Part 2: Now with… no feeling in my arms due to all the typing!

Posted by | Posted in Game Development, GLSLPlanet, Pioneer | Posted on 20-04-2013

I should have made this clear from the outset but these posts aren’t a description of the “best way” to do anything, they’re more akin to documenting how we currently ARE doing things.

There’s a great deal of information out there on how these things can work but with Pioneer you can grab the source code and actually see it in progress. There’s great value in getting hold of something, testing it, debugging it, making changes and watching it blow up in your face ;)

Previously:

In Part 1 I gave a very basic description but at no point did I attempt to explain things at the code level… and I’m not going to get too close to it during this series but I’ve got to get at least a little more familiar because some parts just don’t make any sense at first.

What does this do and why does it do it?:

One of the first things you see with the “GeoSphere” code leading up to, and including, the Alpha 33 release is that it’s entirely contained in just two files which are several thousand lines long and full of some nasty complex looking code. This is an unfortunate side effect of the way it’s evolved. At one point it might have been reasonably clean but as with all things they get added too and so the complexity grows along with the sheer amount of code in a single file. Eventually you just have to prune it back but with these situations you first have to understand what’s going on before you can do that pruning and splitting up of files. The complexity means that no-one understands the system and deciphering it becomes the large part of the burden so the situation is rarely resolved.

So lets tackle the big pieces of the complexity first.

GeoSphere:

The GeoSphere class is the main unit the rest of the code will interact with, it’s the part visible to the outside. It contains instances of the other main classes and does some general orchestration of them. It can be thought of as being split into two main parts however due to it’s use to static methods and members:

  1. static methods & members that affect ALL GeoSphere instances.
  2. non-static methods & member that are about a specific instance of GeoSphere.

The static part handles the creation and initialisation of stuff that affects all of the GeoSphere instances, the GeoPatchContext which holds information about the size and detail of the GeoPatch’s for example. It also kicks off the thread which manages updating the level-of-detail calculations I mention in Part 1.

The per-instance stuff is fairly basic:

  • m_terrain pointer, which is a “Terrain” pointer that will handle all of the heavy lifting logic for generating height and colour information for the patches.
  • 6 GeoPatch pointers, these are the 6 faces of the cube we will turn into a sphere, these look after themselves most of the time, we just have to call methods(/function) one them.
  • Constructor, destructor, Render, GetHeight, GetColor and BuildFirstPatches methods.

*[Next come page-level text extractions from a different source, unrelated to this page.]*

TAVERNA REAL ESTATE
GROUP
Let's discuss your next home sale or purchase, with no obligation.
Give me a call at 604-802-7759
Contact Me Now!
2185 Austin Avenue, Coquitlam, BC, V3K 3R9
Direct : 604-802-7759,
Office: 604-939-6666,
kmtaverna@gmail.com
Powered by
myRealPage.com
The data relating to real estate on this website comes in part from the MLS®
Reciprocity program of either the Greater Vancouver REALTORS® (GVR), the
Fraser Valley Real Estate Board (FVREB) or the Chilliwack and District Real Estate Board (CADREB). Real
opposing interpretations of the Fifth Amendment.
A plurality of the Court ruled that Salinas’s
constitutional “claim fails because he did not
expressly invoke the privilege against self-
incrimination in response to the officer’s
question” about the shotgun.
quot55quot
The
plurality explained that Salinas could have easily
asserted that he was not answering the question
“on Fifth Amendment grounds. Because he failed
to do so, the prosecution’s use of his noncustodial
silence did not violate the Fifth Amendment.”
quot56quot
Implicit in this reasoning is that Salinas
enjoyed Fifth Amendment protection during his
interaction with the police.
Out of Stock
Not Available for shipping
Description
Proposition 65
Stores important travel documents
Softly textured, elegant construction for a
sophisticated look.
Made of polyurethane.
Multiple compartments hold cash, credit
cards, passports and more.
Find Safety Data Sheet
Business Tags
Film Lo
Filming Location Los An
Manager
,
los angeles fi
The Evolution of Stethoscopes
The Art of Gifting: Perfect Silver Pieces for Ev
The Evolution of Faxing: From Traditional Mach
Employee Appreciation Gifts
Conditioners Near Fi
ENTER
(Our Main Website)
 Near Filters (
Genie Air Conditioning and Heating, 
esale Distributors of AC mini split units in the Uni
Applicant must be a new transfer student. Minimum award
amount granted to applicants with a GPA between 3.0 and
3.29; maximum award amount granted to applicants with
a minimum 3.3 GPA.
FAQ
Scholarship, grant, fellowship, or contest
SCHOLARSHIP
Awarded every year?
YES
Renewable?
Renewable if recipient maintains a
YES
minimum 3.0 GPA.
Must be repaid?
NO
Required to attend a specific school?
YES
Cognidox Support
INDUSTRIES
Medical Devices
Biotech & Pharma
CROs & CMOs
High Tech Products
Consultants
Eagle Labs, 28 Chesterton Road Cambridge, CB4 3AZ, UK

GetHeight and GetColor are simply helper methods, they just pass some information into a method of m_terrain and return the data, nothing more. Likewise the constructor and destructor are just setup/cleanup so lets ignore them.

The two methods of interest here are Render and BuildFirstPatches.

The Render method is called from the main thread as all of our rendering has to happen there currently. However, Render does more than just render, yeah I know, horrible eh but it’s what we’ve got.

At the top of the method it mostly does some setup of materials, one’s subsequently used by ALL of the patches that will be drawn. Then we get to a call to BuildFirstPatches. This is checked every single time we call Render but it only does anything on the first call and it’s lazy evaluation done lazily. It could be quite convoluted to create the GeoSphere and then immediately call BuildFirstPatches so instead of resolving this complexity it just checks to see if the root node of the patches have been built every frame and if it hasn’t it calls this method. The most stars/planets/moons I’ve yet to see in a system was about ~50 so it’s not too much overhead but it’s still icky.

After this check we configure basic lighting and then we start calling the Render method on each of the root GeoPatch instances (the ones created by BuildFirstPatches). I’ll describe them more later but they essentially do the quadtree traversal finding the nodes worth rendering.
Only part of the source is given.